Biden’ın Britanyalı parlamenterlerin öne sürdüğü gibi “yankılanacak bir özgürlük çağrısı” ve demokrasi ileri sürmeye niyeti yok. Onun programı; Irak ve Suriye’yi bombalamak, Amerikan hegemonyasını sağlamak için Çin’e karşı savaşa hazırlanmak, işçi sınıfını pandemi sırasında Wall Street’e verilen trilyonları ödemeye zorlamak ve tüm selefleri tarafından son 20 yıldır kurulan polis devleti aygıtını güçlendirmektir.
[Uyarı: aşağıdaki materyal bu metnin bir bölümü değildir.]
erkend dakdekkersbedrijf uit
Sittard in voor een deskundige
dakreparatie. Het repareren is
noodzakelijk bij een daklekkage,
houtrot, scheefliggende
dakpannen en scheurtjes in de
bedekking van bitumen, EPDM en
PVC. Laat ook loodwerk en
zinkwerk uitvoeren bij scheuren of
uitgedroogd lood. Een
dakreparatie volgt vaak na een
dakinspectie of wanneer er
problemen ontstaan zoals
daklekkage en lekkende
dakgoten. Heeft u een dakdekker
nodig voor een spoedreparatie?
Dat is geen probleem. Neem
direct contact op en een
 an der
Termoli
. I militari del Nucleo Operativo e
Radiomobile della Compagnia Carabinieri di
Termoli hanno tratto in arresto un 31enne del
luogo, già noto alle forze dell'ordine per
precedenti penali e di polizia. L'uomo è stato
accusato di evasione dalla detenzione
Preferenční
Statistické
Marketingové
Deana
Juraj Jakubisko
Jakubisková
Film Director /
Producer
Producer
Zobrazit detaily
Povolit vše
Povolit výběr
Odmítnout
Bu saldırıya karşı ve Assange’ın özgürlüğü için mücadele, ABD egemen sınıfından, onun Demokratik ve Cumhuriyetçi partilerinden, medya aygıtından, askeri ve istihbarat teşkilatlarından daha güçlü bir güce dayanmalıdır. Bu güç, Amerikan ve uluslararası işçi sınıfıdır.

Virginia’daki yaklaşık 3.000 Volvo kamyon işçisi, ulusötesi Volvo şirketi ve Birleşik Otomotiv İşçileri sendikası tarafından dayatılan iki taviz sözleşmesini reddetmelerinin ardından bir aydan fazla bir süredir grevde. Pandeminin başından beri öğretmenler ve sağlık emekçileri, hükümetlerin koronavirüs krizine verdiği öldürücü ve iş dünyası yanlısı yanıta karşı cesurca mücadele ediyor. Uluslararası işçi sınıfı genelinde işlere, ücretlere ve koşullara yönelik saldırılara, eşitsizliğe ve bitmeyen savaşa karşı muazzam bir hoşnutsuzluk ve muhalefet var.
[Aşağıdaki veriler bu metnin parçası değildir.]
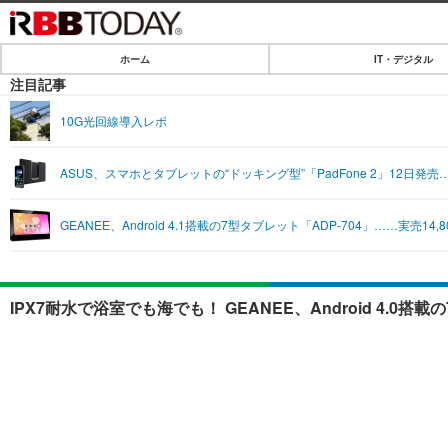
ホーム
IT・デジタル
ホーム
注目記事
IT・デジタル
10G光回線導入レポ
IT・デジタルTOP
SPEED TEST
ASUS、スマホとタブレットの“ドッキング型”「PadFone 2」12日発
ネタ
エンタメ
GEANEE、Android 4.1搭載の7型タブレット「ADP-704」……実売14,8
ショッピング
エンタメTOP
ライフ
韓流・K-POP
ライフTOP
リリース一覧
IPX7耐水で浴室でも海でも！ GEANEE、Android 4.0
音楽
ペット
プッシュ通知の停止方法
グラビア
その他
ショッピング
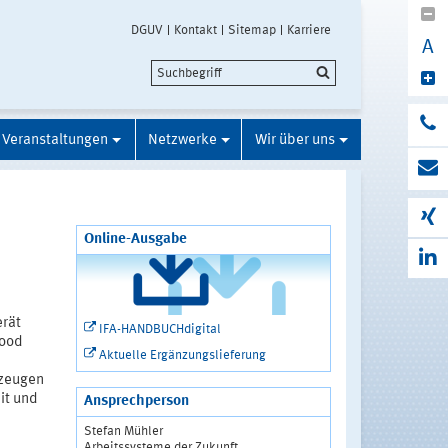
DGUV
Kontakt
Sitemap
Karriere
A
Veranstaltungen
Netzwerke
Wir über uns
Online-Ausgabe
erät
IFA-HANDBUCHdigital
Good
Aktuelle Ergänzungslieferung
rzeugen
it und
Ansprechperson
Stefan Mühler
Arbeitssysteme der Zukunft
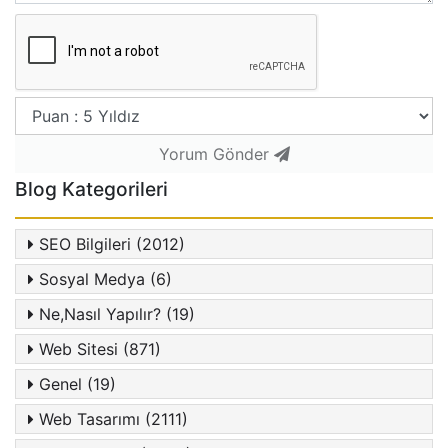
Yorum Gönder
Blog Kategorileri
SEO Bilgileri (2012)
Sosyal Medya (6)
Ne,Nasıl Yapılır? (19)
Web Sitesi (871)
Genel (19)
Web Tasarımı (2111)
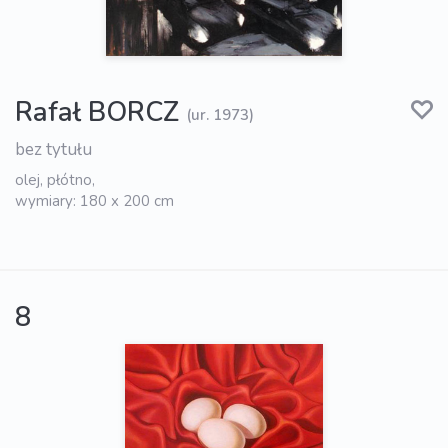
Rafał BORCZ
(ur. 1973)
bez tytułu
olej, płótno,
wymiary: 180 x 200 cm
8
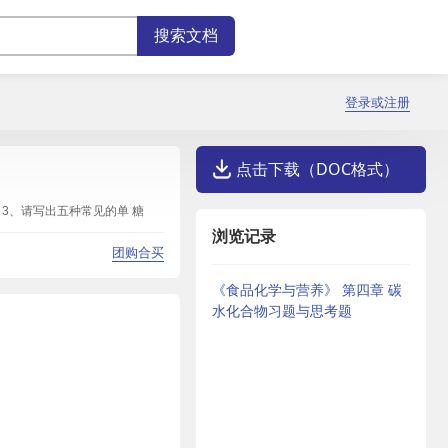
登录或注册
点击下载（DOC格式）
 3、请写出五种常见的单 糖
浏览记录
团购合买
《食品化学与营养》 第四章 碳
水化合物习题与思考题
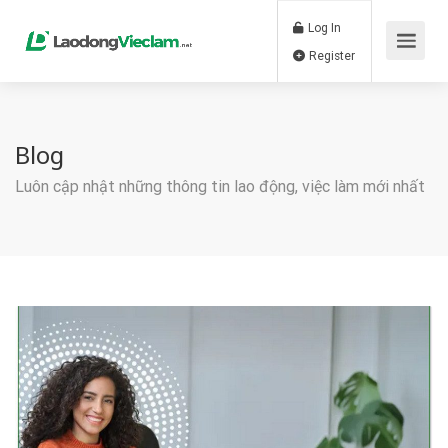
Log In
Register
Blog
Luôn cập nhật những thông tin lao động, việc làm mới nhất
Şimdiye kadarki mücadeleler, daha da büyük mücadelelerin habercisidir. 20. yüzyılda olduğu gibi, kapitalizmin savaşa ve diktatörlüğe dönüşünün doğal sonucu, işçi sınıfının kitlesel devrimci mücadelesidir.

Assange’ın destekçilerinin, demokratik hakları savunacak bir taban bulacakları yer burasıdır. 4 Temmuz’da kutlanan Amerikan Bağımsızlık Bildirgesi de dahil olmak üzere geçmiş mücadelelerin büyük demokratik gelenekleri işçi sınıfının içinde yaşamaktadır.

İşçi sınıfını Assange’ın içinde bulunduğu kötü durumdan haberdar etmek ve harekete geçirmek için her türlü çaba gösterilmelidir. Bu ancak, mücadeleyi kibar çağrılara ve kapalı kapılar ardında lobiciliğe tabi kılma perspektifinin reddedilmesi ile gerçekleşebilir. Biden’ın kovuşturmayı düşürmesi, Britanya’nın Assange’ı derhal serbest bırakması ve Avusturalya hükümetinin onu zulme uğrayan bir yurttaş ve yayıncı olarak savunması talep edilmelidir. Ancak deneyimler gösteriyor ki, bunu ancak aşağıdan bir kitle hareketi tarafından zorlanırlarsa yapacaklardır.

Son olarak, Assange davası, içinde bulunduğumuz dönemin önemli sorunlarını gündeme getiriyor. Onun özgürlüğü için verilen mücadele, kapitalist devlete, emperyalist savaşa ve eskinin yıpranmış aristokrasilerine benzeyen bir şirket oligarşisinin toplum üzerindeki egemenliğine karşı verilen bir mücadeledir. Assange’a yönelik zulmün her yönü, bir alternatif için; toplumun devrimci yolla yeniden örgütlenmesi, işçi sınıfının siyasi iktidarı ve gerçek demokrasi için bir mücadelenin gerekliliğini ortaya koyuyor. Nihayetinde bu, kapitalizmin ortadan kaldırılması ve sosyalizmin kurulması için devrimci bir mücadele anlamına geliyor.